Municipales 2026 : à quatre mois du scrutin, les partis affinent leurs stratégies

Alors que les débats budgétaires monopolisent une grande partie de l’attention politique, les élections municipales de 2026 se rapprochent à grands pas. Les Français seront appelés aux urnes les 15 et 22 mars, et les états-majors commencent à dévoiler leurs stratégies. Premier constat : la gauche se présente largement divisée, tandis que le camp présidentiel opte pour des soutiens ciblés. À droite et à l’extrême droite, les ambitions sont fortes mais les lignes restent mouvantes.

Une gauche toujours morcelée

À quatre mois du scrutin, les fractures de la gauche sont visibles dans plusieurs grandes villes. À Paris, le communiste Ian Brossat, le socialiste Emmanuel Grégoire et l’écologiste David Bellard se disputent l’étiquette de candidat, malgré les appels à l’unité. « La gauche saura s’unir à Paris », assure Ian Brossat, sans que cela ne se traduise encore dans les faits.

Ailleurs, les rivalités s’annoncent tout aussi marquées. À Strasbourg, la maire écologiste sortante Jeanne Barseghian devra faire face à une candidate socialiste revenue en lice et à un représentant de La France insoumise. À Montpellier, Michaël Delafosse, élu en 2020 grâce à une alliance de gauche, risque cette fois d’affronter certains de ses anciens partenaires. Le Havre fait figure d’exception : les partis de gauche semblent déterminés à présenter un front uni face au maire sortant, Édouard Philippe.

Renaissance privilégie les alliances locales

Le parti présidentiel Renaissance adopte une stratégie sélective. Dans plusieurs grandes villes, il ne présentera pas de candidat estampillé. À Paris, le mouvement soutient Pierre-Yves Bournazel, membre d’Horizons, le parti d’Édouard Philippe. À Lyon, Renaissance mise sur Jean-Michel Aulas, engagé sans étiquette. À Marseille, le soutien va à Martine Vassal, candidate des Républicains.

Certaines villes dérogent toutefois à cette logique : la députée Violette Spillebout portera les couleurs de Renaissance à Lille, tandis qu’Antoine Armand sera candidat à Annecy.

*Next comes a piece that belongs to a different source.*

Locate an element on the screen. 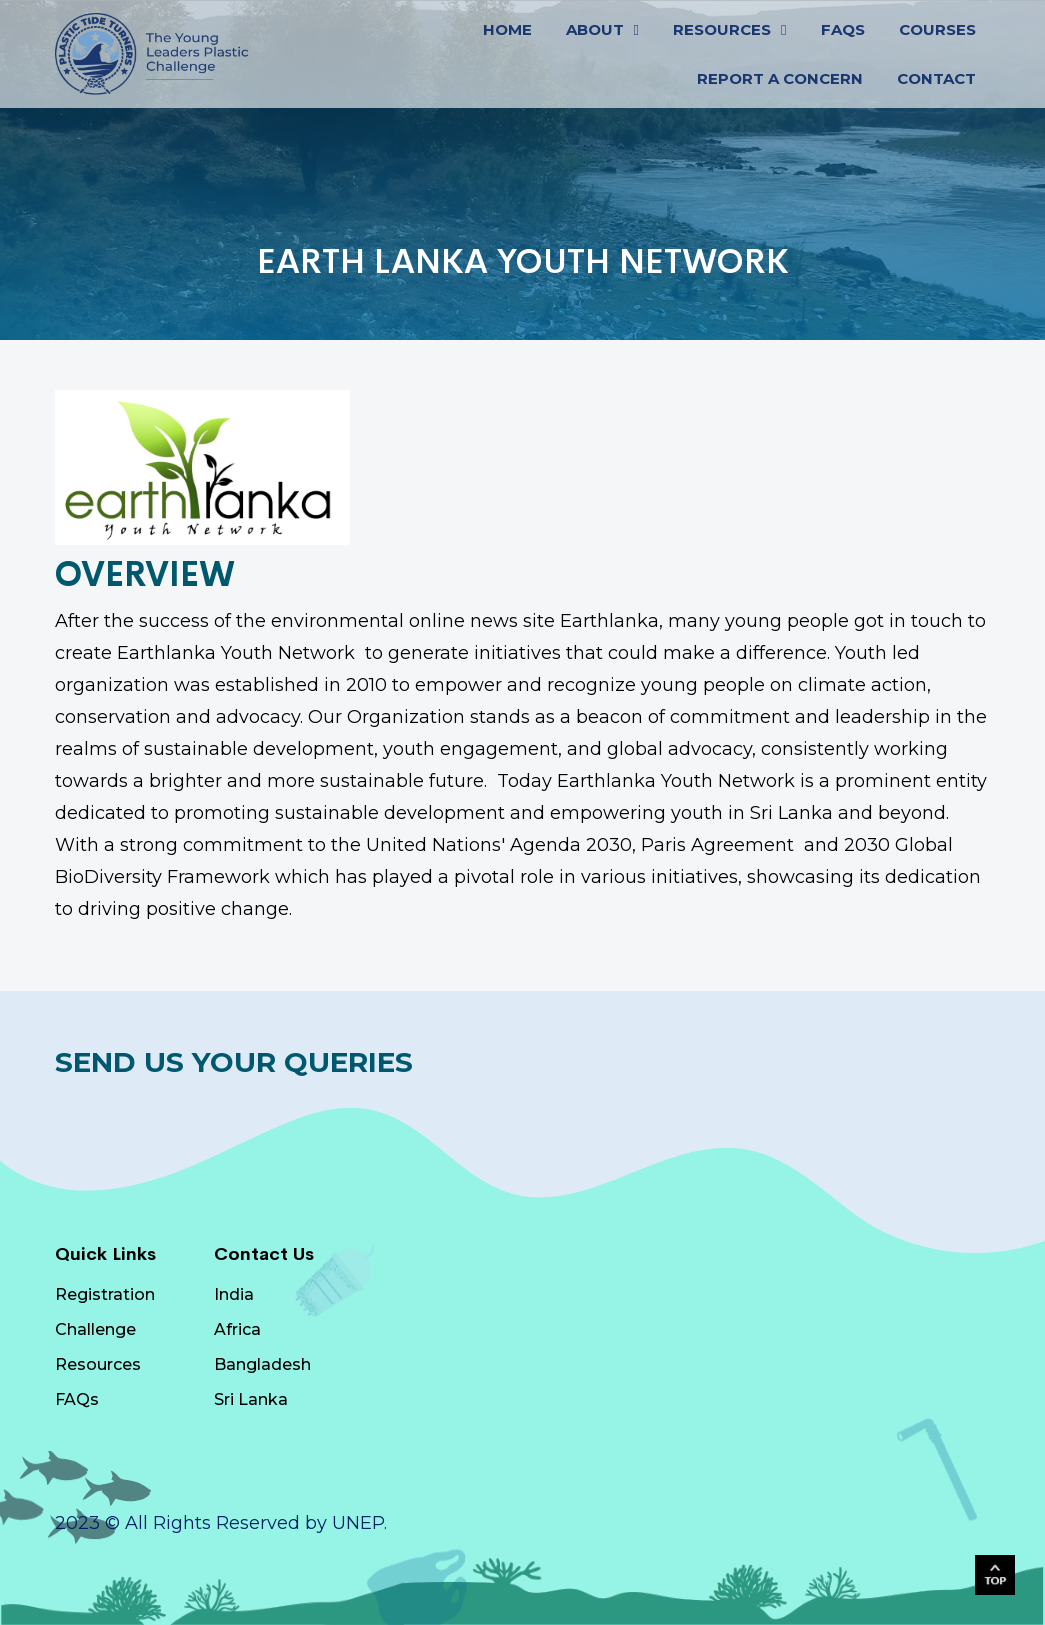 This screenshot has height=1625, width=1045. India is located at coordinates (234, 1294).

Les Républicains face à des recompositions internes

Il y a quelques mois, certains cadres des Républicains espéraient encore « une belle vague bleue » en mars 2026. Mais la réalité semble plus complexe. Le parti apparaît affaibli et se retrouve parfois contraint d’appuyer des candidats extérieurs à sa propre formation.

À Paris, LR soutient Rachida Dati, pourtant suspendue après avoir choisi de rester au gouvernement. À Toulouse, LR apporte son appui à Jean-Luc Moudenc, qui a quitté le parti en 2021. Cette dispersion pourrait fragiliser la domination traditionnelle des Républicains au Sénat, renouvelé en partie six mois après les municipales.

Le RN veut s’implanter partout

Le Rassemblement national affiche son ambition : investir un maximum de communes, y compris dans des bastions traditionnellement défavorables. Le parti lorgne notamment Brest, Bordeaux ou encore Toulouse, où la porte-parole Laure Lavalette espère créer la surprise. Nîmes et Marseille figurent également parmi les cibles prioritaires, même si les contextes locaux restent incertains. À Nice, une bataille très observée s’annonce.

L’ex-président des Républicains Éric Ciotti, désormais à la tête de son propre parti, l’Union des droites pour la République (UDR), devra affronter son ancien mentor, le maire sortant Christian Estrosi, aujourd’hui membre d’Horizons. Une situation particulièrement délicate pour LR, qui peine à se positionner dans ce duel fratricide.